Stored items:

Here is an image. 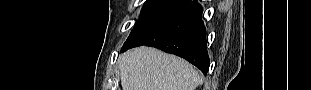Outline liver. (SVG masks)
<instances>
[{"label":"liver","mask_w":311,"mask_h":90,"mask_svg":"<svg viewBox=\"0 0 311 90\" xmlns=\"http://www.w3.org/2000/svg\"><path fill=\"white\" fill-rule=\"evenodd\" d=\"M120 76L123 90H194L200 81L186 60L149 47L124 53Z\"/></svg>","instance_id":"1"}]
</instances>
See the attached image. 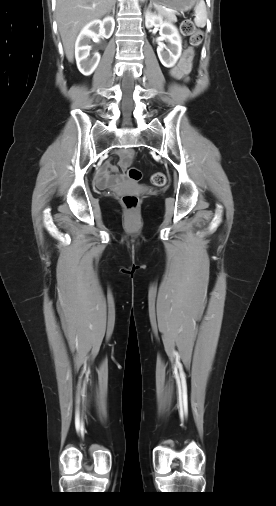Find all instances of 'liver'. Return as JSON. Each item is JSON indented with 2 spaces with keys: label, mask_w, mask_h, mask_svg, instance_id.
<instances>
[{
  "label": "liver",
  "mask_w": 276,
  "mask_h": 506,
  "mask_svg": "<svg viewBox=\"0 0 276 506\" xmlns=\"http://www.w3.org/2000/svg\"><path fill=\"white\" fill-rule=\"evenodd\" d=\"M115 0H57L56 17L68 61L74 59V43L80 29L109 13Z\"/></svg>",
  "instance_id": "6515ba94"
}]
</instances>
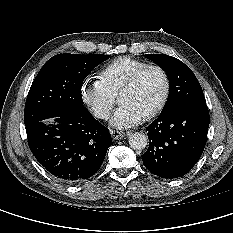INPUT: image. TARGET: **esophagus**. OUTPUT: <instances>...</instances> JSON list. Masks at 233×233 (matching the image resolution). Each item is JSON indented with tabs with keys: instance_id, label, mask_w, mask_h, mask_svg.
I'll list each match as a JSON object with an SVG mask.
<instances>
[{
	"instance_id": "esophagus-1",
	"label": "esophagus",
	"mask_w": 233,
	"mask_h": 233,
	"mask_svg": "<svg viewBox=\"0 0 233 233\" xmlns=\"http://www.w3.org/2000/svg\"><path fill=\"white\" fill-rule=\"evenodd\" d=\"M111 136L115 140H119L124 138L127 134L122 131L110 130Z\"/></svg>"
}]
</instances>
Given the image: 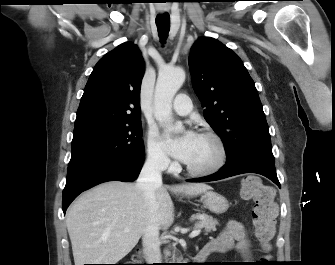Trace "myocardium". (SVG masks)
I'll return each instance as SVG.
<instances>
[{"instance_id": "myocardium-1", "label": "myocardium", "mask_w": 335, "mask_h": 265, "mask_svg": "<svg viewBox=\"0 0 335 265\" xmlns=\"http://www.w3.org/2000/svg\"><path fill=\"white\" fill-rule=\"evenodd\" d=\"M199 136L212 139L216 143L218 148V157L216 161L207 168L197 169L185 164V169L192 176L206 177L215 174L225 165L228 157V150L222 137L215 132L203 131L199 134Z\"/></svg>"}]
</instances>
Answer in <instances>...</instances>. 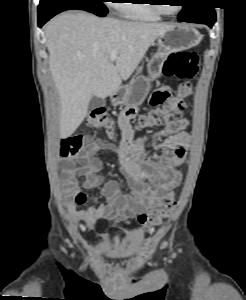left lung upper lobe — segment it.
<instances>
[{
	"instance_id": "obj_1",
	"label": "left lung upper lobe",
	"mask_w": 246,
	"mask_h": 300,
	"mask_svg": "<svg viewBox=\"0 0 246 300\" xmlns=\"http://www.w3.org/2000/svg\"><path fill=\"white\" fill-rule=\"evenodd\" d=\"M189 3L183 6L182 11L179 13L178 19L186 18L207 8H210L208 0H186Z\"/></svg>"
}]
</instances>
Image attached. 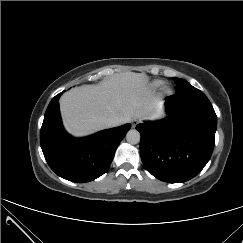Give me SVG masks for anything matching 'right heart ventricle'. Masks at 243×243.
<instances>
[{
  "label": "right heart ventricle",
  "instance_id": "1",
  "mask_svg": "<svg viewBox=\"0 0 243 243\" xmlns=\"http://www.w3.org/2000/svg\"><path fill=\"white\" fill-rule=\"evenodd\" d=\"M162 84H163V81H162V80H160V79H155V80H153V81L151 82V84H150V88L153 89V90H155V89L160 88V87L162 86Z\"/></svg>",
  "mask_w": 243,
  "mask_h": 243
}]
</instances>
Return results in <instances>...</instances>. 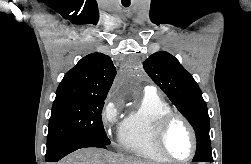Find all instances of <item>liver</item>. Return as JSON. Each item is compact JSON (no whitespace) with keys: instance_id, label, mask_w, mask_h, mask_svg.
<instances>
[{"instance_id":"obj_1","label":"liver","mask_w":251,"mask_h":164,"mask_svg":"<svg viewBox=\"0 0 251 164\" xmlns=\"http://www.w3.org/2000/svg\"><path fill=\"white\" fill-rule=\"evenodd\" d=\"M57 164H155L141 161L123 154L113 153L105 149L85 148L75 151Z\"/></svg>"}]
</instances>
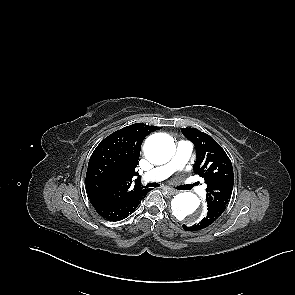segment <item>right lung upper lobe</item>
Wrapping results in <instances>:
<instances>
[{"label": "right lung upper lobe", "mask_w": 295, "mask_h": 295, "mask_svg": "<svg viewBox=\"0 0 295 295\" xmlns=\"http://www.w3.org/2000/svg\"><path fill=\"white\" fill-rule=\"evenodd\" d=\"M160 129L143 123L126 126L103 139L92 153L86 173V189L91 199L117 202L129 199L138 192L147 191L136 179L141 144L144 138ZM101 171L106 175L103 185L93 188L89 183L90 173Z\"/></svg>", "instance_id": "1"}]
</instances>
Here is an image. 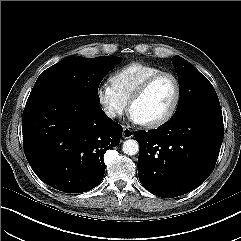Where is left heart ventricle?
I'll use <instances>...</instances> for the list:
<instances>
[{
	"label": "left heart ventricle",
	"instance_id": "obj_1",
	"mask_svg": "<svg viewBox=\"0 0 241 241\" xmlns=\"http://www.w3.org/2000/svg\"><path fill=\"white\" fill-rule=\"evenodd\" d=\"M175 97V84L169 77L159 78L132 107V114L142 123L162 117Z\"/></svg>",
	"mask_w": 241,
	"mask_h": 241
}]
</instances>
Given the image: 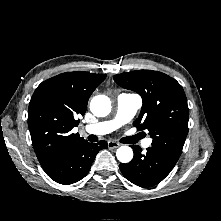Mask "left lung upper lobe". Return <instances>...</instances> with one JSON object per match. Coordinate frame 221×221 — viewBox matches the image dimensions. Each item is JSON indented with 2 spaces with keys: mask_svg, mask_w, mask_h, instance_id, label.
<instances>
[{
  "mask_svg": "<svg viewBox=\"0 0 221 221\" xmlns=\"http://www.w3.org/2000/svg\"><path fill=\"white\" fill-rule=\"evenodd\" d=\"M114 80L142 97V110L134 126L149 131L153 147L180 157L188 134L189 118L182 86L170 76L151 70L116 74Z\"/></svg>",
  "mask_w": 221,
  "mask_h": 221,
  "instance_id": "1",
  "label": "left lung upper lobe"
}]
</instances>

---

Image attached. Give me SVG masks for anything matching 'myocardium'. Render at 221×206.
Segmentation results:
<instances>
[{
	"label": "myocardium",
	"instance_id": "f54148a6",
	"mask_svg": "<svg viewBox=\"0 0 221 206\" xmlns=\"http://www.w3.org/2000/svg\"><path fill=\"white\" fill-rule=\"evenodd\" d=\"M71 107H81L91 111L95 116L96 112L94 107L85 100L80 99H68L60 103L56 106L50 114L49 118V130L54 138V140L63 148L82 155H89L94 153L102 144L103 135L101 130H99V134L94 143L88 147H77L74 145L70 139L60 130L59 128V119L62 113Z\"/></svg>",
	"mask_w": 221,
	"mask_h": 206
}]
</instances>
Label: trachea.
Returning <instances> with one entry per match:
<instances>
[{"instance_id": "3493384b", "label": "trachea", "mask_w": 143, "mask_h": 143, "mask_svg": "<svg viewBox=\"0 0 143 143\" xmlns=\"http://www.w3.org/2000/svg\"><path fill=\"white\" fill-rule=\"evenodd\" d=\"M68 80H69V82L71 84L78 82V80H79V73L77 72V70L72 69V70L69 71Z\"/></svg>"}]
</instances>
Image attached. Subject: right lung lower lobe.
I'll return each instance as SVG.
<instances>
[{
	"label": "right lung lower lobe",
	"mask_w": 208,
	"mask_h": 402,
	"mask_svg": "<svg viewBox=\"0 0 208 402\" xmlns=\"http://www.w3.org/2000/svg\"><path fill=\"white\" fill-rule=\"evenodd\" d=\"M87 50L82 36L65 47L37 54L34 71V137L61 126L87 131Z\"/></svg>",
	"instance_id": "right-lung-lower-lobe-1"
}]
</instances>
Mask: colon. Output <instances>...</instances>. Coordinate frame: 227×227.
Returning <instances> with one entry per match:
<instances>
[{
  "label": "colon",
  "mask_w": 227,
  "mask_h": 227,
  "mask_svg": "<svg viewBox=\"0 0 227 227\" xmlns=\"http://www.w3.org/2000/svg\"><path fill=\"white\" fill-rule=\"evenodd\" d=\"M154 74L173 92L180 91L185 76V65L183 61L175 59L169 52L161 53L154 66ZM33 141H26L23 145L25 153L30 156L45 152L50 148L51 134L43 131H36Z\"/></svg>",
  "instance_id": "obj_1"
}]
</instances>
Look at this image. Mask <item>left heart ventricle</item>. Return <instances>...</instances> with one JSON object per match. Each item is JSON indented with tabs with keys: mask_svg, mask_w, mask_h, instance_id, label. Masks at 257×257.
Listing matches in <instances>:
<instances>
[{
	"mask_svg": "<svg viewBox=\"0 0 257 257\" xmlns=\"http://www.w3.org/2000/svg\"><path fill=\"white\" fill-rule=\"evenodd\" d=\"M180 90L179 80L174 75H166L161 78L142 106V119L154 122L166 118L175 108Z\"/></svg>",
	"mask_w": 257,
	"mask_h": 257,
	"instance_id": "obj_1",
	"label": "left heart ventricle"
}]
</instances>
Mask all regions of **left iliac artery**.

WORK INSTRUCTION: In the data above, find the line that contains "Image attached. Subject: right" and the line that contains "Mask all regions of **left iliac artery**.". Repeat exactly those lines and every line between them, and only those.

ANSWER TO THIS TASK:
Image attached. Subject: right lung lower lobe.
I'll return each instance as SVG.
<instances>
[{
	"label": "right lung lower lobe",
	"mask_w": 208,
	"mask_h": 402,
	"mask_svg": "<svg viewBox=\"0 0 208 402\" xmlns=\"http://www.w3.org/2000/svg\"><path fill=\"white\" fill-rule=\"evenodd\" d=\"M87 50L82 36L65 47L37 54L34 71V137L61 126L87 131Z\"/></svg>",
	"instance_id": "right-lung-lower-lobe-1"
}]
</instances>
Mask: colon. Output <instances>...</instances>. Coordinate frame: 227×227.
Returning <instances> with one entry per match:
<instances>
[{
  "label": "colon",
  "mask_w": 227,
  "mask_h": 227,
  "mask_svg": "<svg viewBox=\"0 0 227 227\" xmlns=\"http://www.w3.org/2000/svg\"><path fill=\"white\" fill-rule=\"evenodd\" d=\"M154 74L173 92L180 91L185 76V65L183 61L175 59L169 52L161 53L154 66ZM33 141H26L23 145L25 153L30 156L45 152L50 148L51 134L43 131H36Z\"/></svg>",
  "instance_id": "obj_1"
}]
</instances>
Look at this image. Mask <item>left heart ventricle</item>. Return <instances>...</instances> with one JSON object per match. Each item is JSON indented with tabs with keys: mask_svg, mask_w, mask_h, instance_id, label. Masks at 257×257.
Listing matches in <instances>:
<instances>
[{
	"mask_svg": "<svg viewBox=\"0 0 257 257\" xmlns=\"http://www.w3.org/2000/svg\"><path fill=\"white\" fill-rule=\"evenodd\" d=\"M180 90L179 80L174 75H166L161 78L142 106V119L154 122L166 118L175 108Z\"/></svg>",
	"mask_w": 257,
	"mask_h": 257,
	"instance_id": "obj_1",
	"label": "left heart ventricle"
}]
</instances>
Mask all regions of **left iliac artery**.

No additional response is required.